Cores doesn't equal 'high end' or flagship.

In gpu terms, for consumers, the principle and almost exclusive metrics for these words are performance and price. The 1080 had more performance then the 980ti with less cores. I'm sure in time the same will be true of the Titan v surpassed with by a mainstream consumer gpu with less cores and a smaller die.

If the next gen `2080' was to surpass the titan v, performance wise, then the later, by definition, could no longer be the flagship consumer gpu and would only remain high end assuming the price stayed suitably high for the v and the 2080 came in more in line with nvidias other consumer gpu's

Brute power equates to flagship which for NVidia means the Titan of any given architecture.
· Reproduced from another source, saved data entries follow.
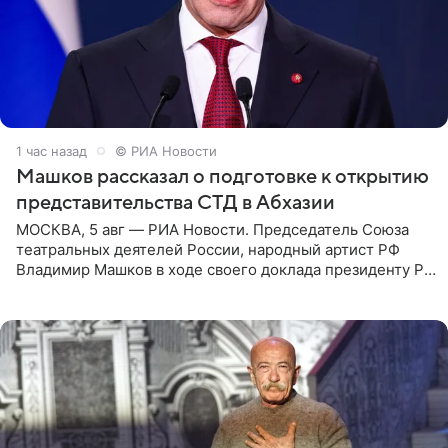
1 час назад
© РИА Новости
Машков рассказал о подготовке к открытию
представительства СТД в Абхазии
МОСКВА, 5 авг — РИА Новости. Председатель Союза
театральных деятелей России, народный артист РФ
Владимир Машков в ходе своего доклада президенту РФ
Владимиру Путину сообщил о подготовке к открытию
нового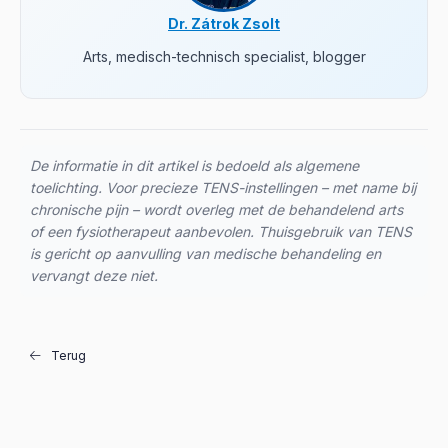
Dr. Zátrok Zsolt
Arts, medisch-technisch specialist, blogger
De informatie in dit artikel is bedoeld als algemene
toelichting. Voor precieze TENS-instellingen – met name bij
chronische pijn – wordt overleg met de behandelend arts
of een fysiotherapeut aanbevolen. Thuisgebruik van TENS
is gericht op aanvulling van medische behandeling en
vervangt deze niet.
Terug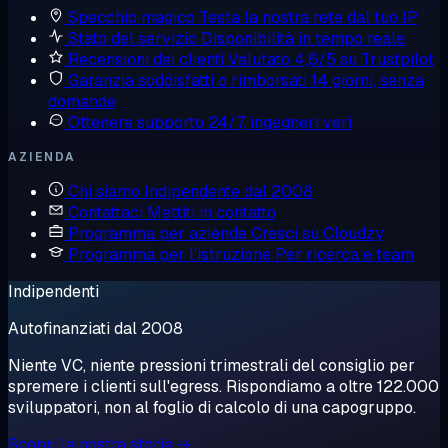
Specchio magico
Testa la nostra rete dal tuo IP
Stato del servizio
Disponibilità in tempo reale
Recensioni dei clienti
Valutato 4,6/5 su Trustpilot
Garanzia soddisfatti o rimborsati
14 giorni, senza
domande
Ottenere supporto
24/7, ingegneri veri
AZIENDA
Chi siamo
Indipendente dal 2008
Contattaci
Mettiti in contatto
Programma per aziende
Cresci su Cloudzy
Programma per l'istruzione
Per ricerca e team
Indipendenti
Autofinanziati dal 2008
Niente VC, niente pressioni trimestrali del consiglio per
spremere i clienti sull'egress. Rispondiamo a oltre 122.000
sviluppatori, non al foglio di calcolo di una capogruppo.
Scopri la nostra storia →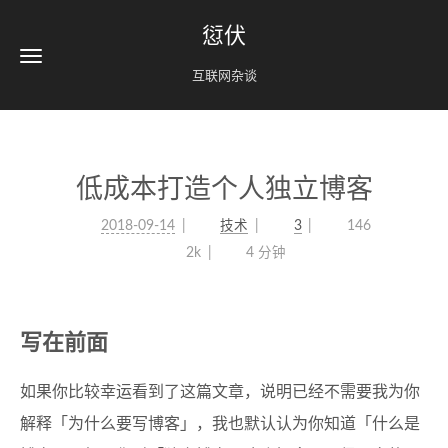
愆伏
互联网杂谈
低成本打造个人独立博客
2018-09-14
技术
3
146
2k
4 分钟
写在前面
如果你比较幸运看到了这篇文章，说明已经不需要我为你
解释「为什么要写博客」，我也默认认为你知道「什么是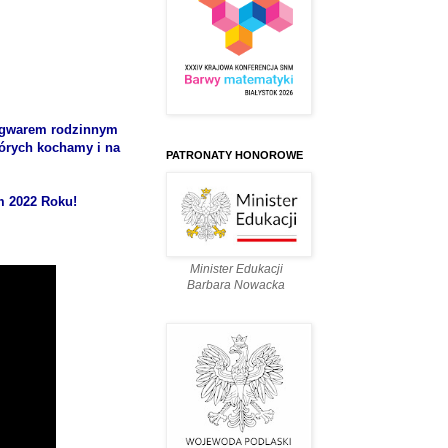
 gwarem rodzinnym
których kochamy i na
PATRONATY HONOROWE
m 2022 Roku!
Minister Edukacji
Barbara Nowacka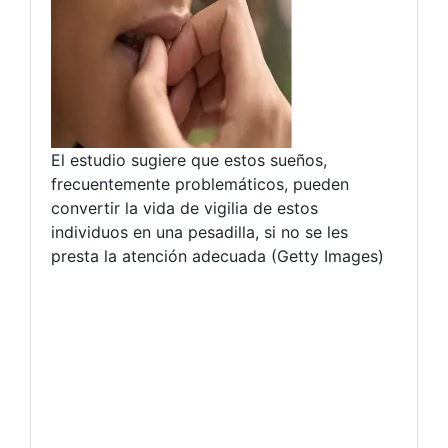
El estudio sugiere que estos sueños,
frecuentemente problemáticos, pueden
convertir la vida de vigilia de estos
individuos en una pesadilla, si no se les
presta la atención adecuada (Getty Images)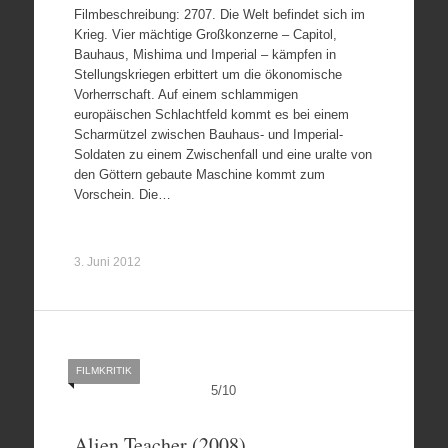
Filmbeschreibung: 2707. Die Welt befindet sich im
Krieg. Vier mächtige Großkonzerne – Capitol,
Bauhaus, Mishima und Imperial – kämpfen in
Stellungskriegen erbittert um die ökonomische
Vorherrschaft. Auf einem schlammigen
europäischen Schlachtfeld kommt es bei einem
Scharmützel zwischen Bauhaus- und Imperial-
Soldaten zu einem Zwischenfall und eine uralte von
den Göttern gebaute Maschine kommt zum
Vorschein. Die…
3. Juni 2012
FILMKRITIK
5
/
10
Alien Teacher (2008)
If there was a poll "Is the GTX 1080 or Titan Xp the flagship card" I think it would be a very one sided result.
 
Perhaps you should have an argument with the poster above who thinks the 2080 (never mind the ti) is going to be circa 20-30% faster... But yet still not be a high end flagship card on release?

It won't be the flagship as we all know NVidia will have bigger faster cards to come, not to mention the Titan V which is already available.
 
Brute power equates to flagship which for NVidia means the Titan of any given architecture.

If there was a poll "Is the GTX 1080 or Titan Xp the flagship card" I think it would be a very one sided result.

A poll that can only be had in retrospect after both cards have been released one rather after the other? What's your point?
 
It won't be the flagship as we all know NVidia will have bigger faster cards to come, not to mention the Titan V which is already available.

Then nothings ever a flagship GPU and wise.. as there is always something at least faster to come?

Bigger not equating to better when it comes to computer components with the reverse often being true!